- **Exercise prompt**:
After locating the line that contains "At what (x,y)", restate it and each later line word for word through the end of the records.

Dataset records
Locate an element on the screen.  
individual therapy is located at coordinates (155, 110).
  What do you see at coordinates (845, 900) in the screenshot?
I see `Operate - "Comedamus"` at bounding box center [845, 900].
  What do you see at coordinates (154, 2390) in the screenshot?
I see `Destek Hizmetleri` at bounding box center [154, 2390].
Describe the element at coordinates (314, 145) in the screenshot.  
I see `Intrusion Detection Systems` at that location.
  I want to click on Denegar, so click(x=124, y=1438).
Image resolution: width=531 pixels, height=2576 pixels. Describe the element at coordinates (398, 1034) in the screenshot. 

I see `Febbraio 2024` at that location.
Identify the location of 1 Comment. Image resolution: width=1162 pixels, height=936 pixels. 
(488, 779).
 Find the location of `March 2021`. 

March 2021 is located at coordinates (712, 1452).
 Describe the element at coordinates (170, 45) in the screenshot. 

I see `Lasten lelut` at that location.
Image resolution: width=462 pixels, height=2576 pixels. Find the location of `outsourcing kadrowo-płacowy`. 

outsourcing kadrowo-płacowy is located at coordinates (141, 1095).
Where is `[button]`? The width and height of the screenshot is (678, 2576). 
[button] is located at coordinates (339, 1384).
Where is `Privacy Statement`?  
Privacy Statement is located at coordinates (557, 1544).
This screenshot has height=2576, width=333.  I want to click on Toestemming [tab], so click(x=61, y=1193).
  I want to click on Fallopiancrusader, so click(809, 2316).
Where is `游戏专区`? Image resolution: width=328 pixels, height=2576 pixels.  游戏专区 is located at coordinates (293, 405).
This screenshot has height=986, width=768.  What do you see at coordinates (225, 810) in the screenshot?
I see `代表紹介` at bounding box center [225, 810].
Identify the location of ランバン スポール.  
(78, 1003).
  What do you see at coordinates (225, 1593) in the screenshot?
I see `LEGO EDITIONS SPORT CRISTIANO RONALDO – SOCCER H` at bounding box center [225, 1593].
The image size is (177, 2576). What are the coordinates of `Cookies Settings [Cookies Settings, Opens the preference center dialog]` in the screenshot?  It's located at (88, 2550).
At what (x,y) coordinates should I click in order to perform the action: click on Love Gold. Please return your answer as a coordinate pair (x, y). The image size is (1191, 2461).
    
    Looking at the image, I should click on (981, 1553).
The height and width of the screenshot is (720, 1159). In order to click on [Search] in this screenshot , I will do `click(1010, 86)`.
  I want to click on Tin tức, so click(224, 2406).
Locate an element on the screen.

- **Finished exercise**:
At what (x,y) coordinates should I click in order to perform the action: click on Love Gold. Please return your answer as a coordinate pair (x, y). The image size is (1191, 2461).
    
    Looking at the image, I should click on (981, 1553).
The height and width of the screenshot is (720, 1159). In order to click on [Search] in this screenshot , I will do `click(1010, 86)`.
  I want to click on Tin tức, so click(224, 2406).
Locate an element on the screen.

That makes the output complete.